#### [Work instruction]
Scan the data, and whenever a line contains "that", copy it.

#### [Records]

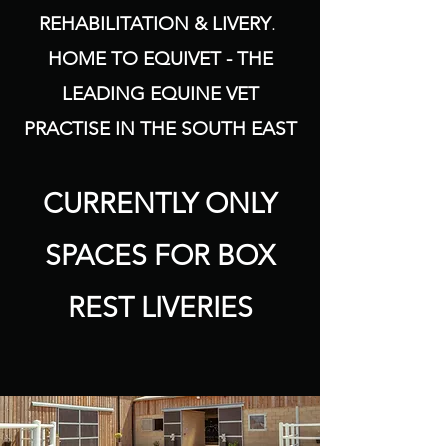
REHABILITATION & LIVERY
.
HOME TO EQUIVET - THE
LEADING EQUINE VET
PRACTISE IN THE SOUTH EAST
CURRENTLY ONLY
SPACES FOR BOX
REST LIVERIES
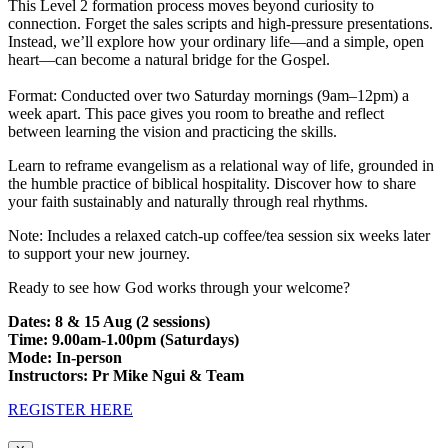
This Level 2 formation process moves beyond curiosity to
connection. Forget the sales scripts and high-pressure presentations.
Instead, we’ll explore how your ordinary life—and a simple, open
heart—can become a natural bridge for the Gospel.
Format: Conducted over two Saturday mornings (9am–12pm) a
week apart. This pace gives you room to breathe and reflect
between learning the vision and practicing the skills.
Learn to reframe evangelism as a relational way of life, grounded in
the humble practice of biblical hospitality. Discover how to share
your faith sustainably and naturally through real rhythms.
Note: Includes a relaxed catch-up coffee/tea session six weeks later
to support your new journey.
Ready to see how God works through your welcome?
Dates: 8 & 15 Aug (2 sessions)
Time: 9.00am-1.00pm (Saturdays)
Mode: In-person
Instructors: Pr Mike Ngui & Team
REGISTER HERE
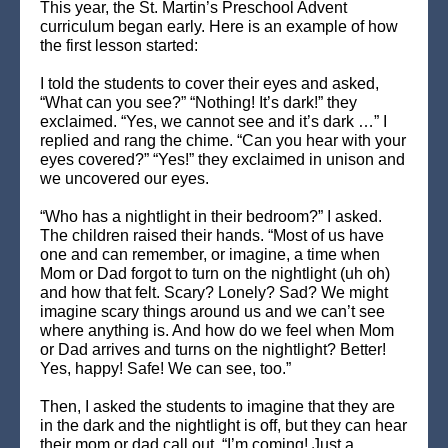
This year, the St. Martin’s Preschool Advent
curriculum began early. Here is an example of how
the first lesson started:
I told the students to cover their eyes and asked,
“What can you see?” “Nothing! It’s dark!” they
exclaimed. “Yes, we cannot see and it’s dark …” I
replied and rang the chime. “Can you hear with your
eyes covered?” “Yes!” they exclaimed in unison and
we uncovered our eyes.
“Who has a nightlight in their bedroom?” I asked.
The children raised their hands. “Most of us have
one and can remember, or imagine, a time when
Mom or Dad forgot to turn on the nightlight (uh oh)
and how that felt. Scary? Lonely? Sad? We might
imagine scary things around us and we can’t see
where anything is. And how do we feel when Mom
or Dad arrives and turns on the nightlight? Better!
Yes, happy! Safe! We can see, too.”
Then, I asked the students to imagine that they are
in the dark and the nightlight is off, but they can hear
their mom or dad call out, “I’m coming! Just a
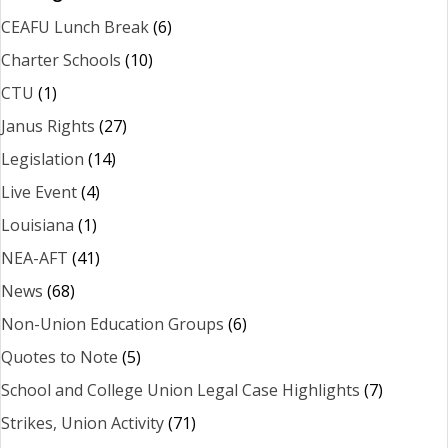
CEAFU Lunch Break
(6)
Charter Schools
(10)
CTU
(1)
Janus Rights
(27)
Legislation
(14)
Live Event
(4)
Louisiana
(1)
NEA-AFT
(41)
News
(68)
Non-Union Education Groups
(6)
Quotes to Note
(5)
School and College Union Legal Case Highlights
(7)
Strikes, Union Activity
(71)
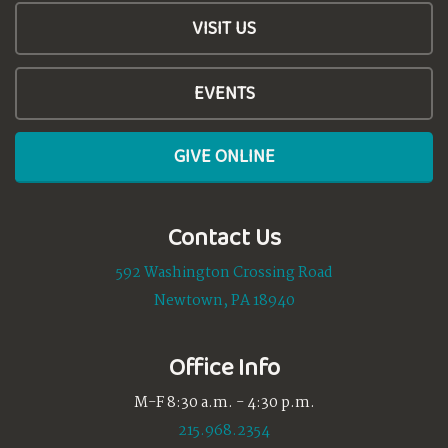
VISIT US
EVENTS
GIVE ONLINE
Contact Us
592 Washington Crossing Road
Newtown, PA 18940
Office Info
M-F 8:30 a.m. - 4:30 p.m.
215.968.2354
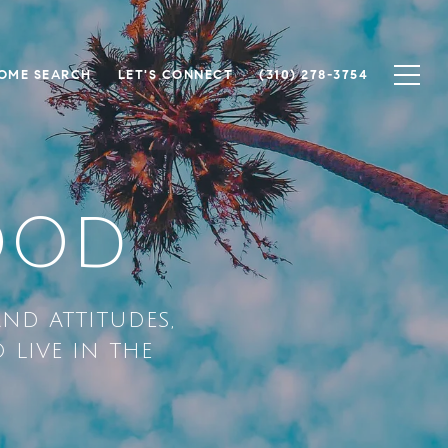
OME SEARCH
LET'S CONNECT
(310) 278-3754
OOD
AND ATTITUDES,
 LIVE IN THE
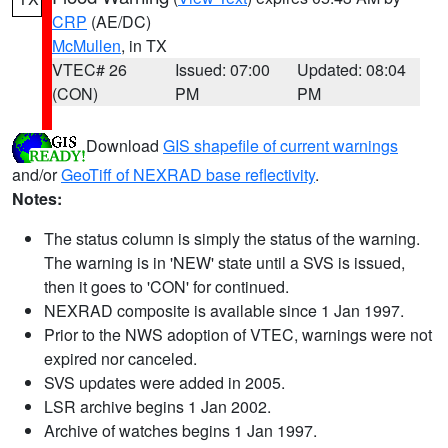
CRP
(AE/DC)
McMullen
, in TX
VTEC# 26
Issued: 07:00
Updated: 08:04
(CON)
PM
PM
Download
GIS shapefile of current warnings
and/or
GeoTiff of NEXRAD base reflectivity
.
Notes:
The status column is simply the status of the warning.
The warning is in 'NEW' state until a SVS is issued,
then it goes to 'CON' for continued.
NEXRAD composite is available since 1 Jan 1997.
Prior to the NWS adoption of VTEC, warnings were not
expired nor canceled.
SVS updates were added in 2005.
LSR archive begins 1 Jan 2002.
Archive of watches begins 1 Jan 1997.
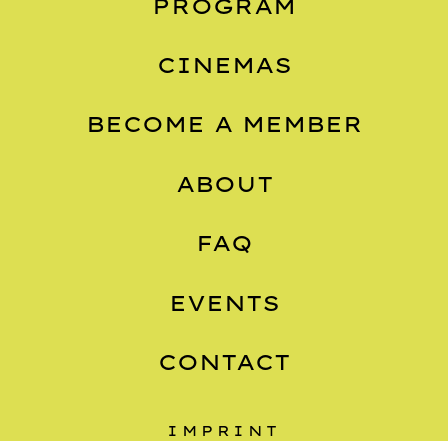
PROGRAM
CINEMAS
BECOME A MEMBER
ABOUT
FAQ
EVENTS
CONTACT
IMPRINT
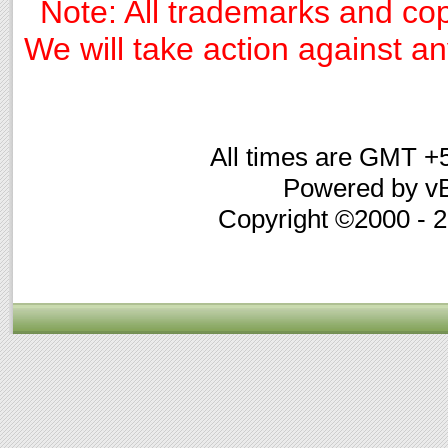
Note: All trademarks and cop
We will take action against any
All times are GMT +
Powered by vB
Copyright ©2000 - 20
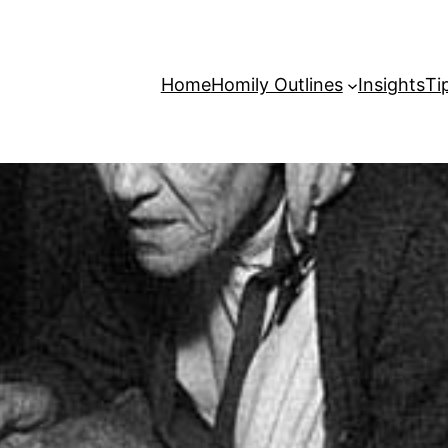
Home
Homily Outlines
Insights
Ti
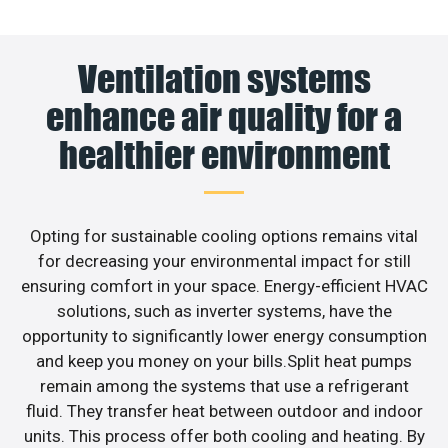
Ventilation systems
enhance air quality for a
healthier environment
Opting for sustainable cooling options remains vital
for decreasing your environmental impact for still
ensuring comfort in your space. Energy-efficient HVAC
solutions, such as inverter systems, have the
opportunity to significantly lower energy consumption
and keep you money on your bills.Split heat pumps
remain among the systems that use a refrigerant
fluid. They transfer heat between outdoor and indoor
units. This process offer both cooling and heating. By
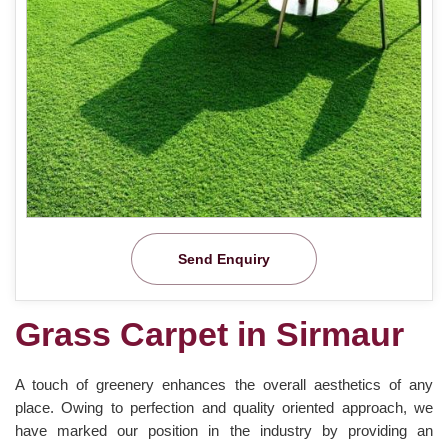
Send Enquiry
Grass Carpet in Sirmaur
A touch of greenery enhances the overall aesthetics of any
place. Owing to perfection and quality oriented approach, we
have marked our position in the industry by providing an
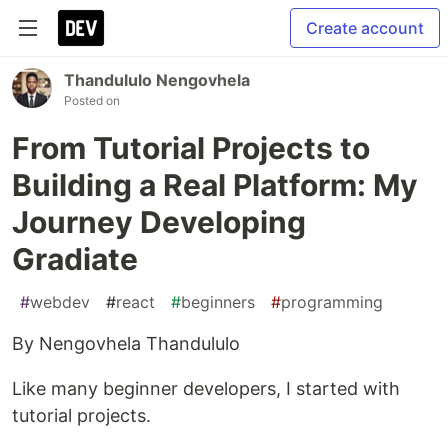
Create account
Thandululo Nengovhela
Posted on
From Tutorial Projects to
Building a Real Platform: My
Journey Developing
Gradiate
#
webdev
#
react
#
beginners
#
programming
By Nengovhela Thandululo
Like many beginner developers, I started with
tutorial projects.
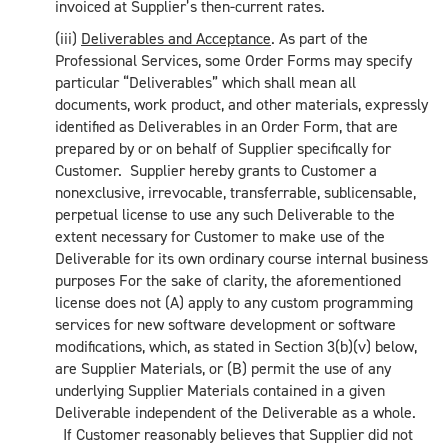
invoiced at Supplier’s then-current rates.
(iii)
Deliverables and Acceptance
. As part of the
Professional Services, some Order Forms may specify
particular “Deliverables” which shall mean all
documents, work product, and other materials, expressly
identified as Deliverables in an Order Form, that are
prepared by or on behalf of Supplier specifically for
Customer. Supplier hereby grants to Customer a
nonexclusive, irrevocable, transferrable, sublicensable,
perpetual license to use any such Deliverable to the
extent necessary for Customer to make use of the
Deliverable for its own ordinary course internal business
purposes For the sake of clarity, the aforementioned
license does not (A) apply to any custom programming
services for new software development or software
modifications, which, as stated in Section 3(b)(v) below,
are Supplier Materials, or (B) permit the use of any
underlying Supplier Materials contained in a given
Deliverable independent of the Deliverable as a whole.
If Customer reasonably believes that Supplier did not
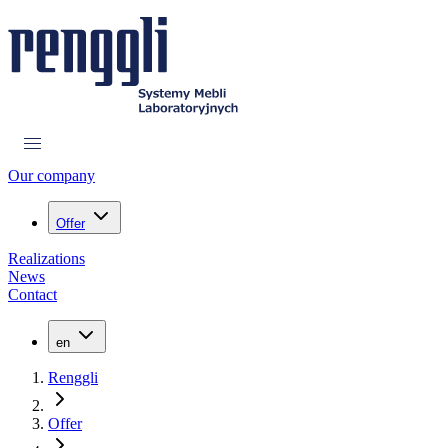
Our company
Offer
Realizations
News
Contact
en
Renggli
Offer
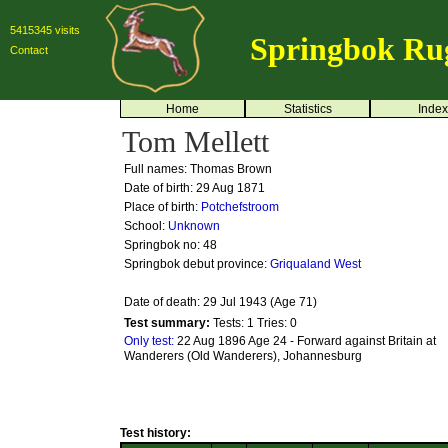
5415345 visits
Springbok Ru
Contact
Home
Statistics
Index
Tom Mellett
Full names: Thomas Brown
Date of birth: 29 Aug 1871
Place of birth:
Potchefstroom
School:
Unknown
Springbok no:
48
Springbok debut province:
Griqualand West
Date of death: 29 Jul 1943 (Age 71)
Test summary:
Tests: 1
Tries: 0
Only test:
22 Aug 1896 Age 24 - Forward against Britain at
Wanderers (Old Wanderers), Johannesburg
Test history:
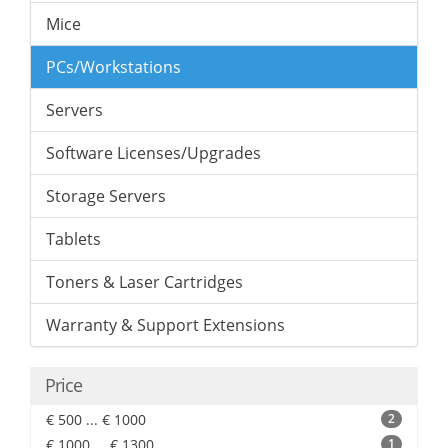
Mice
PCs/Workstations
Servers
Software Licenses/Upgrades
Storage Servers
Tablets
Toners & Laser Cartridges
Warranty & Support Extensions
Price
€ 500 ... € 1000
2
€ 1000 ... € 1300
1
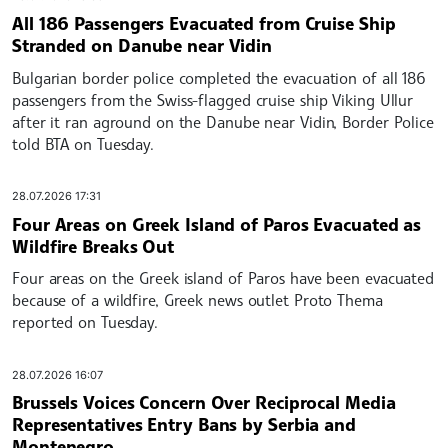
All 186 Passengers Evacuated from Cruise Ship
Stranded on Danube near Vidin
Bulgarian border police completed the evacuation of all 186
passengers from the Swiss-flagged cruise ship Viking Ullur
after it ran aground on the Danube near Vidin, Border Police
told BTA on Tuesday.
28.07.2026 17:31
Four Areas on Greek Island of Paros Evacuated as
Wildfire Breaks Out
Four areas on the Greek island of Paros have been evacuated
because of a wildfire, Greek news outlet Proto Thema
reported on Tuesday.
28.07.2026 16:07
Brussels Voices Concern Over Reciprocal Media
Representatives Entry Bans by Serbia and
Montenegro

#### [Response to the exercise]
and how that felt. Scary? Lonely? Sad? We might
Then, I asked the students to imagine that they are
remain among the systems that use a refrigerant
identified as Deliverables in an Order Form, that are
If Customer reasonably believes that Supplier did not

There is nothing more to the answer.